> TASK GOAL: Report each line of the entries that includes "Back" by copying it.
************
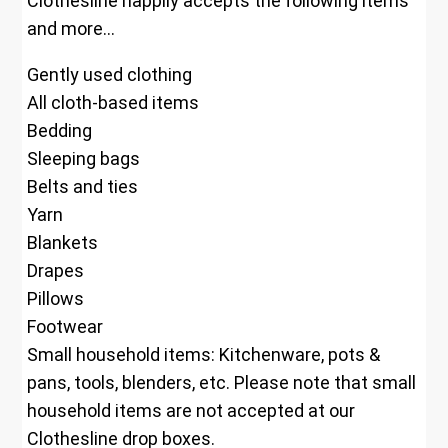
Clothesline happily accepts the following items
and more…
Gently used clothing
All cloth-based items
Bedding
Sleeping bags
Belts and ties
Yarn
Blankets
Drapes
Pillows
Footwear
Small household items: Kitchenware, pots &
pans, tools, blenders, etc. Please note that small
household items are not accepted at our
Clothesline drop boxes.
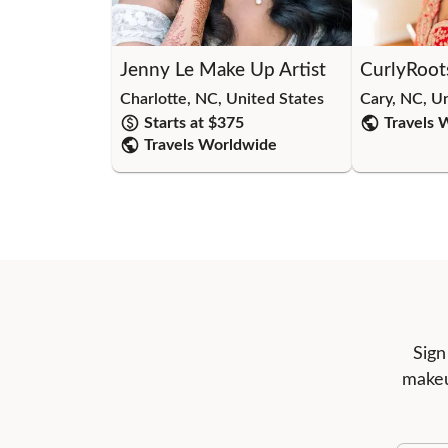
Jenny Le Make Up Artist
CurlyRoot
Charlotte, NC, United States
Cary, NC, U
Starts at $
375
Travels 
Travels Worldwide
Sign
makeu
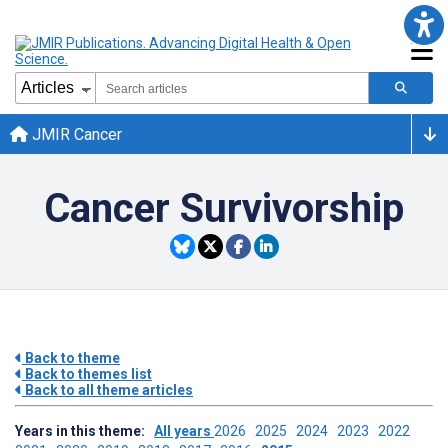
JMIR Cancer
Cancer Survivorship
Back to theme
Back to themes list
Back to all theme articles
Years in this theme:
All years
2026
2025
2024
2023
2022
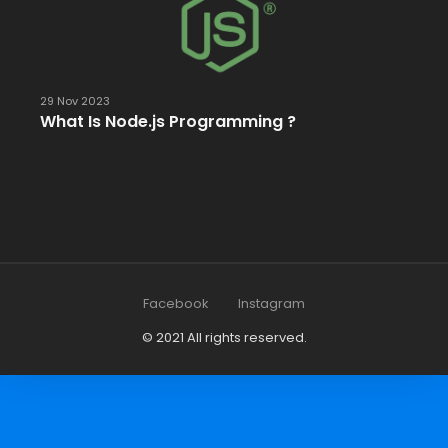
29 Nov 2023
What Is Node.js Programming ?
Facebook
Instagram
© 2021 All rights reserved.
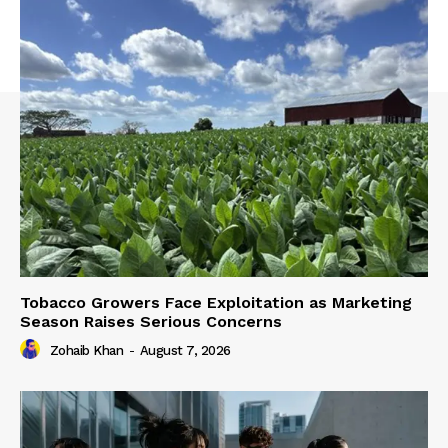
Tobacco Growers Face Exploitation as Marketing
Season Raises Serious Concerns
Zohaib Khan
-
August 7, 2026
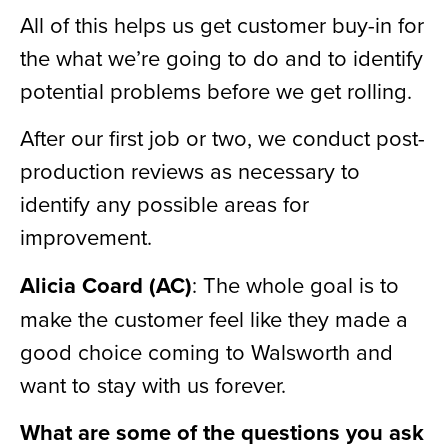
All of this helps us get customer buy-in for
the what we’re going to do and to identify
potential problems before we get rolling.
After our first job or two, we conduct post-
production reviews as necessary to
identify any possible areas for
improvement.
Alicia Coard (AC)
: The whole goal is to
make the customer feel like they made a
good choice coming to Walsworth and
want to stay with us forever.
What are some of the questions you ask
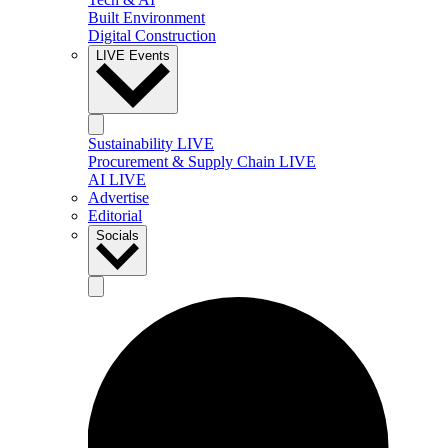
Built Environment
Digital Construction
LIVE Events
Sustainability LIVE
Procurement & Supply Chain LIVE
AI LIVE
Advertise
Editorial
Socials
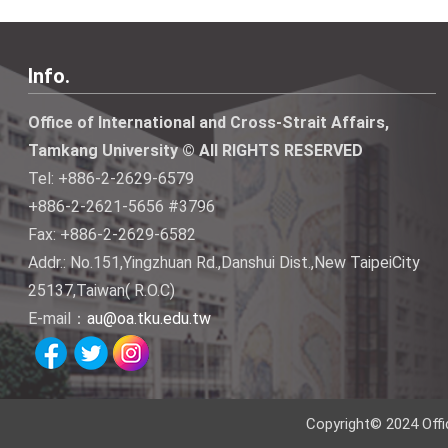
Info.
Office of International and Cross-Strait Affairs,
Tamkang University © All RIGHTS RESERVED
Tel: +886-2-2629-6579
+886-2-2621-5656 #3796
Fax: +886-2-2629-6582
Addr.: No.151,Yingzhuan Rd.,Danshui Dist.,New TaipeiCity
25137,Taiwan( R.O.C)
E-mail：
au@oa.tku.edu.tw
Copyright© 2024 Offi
************
> REPLY:
Back to theme
Back to themes list
Back to all theme articles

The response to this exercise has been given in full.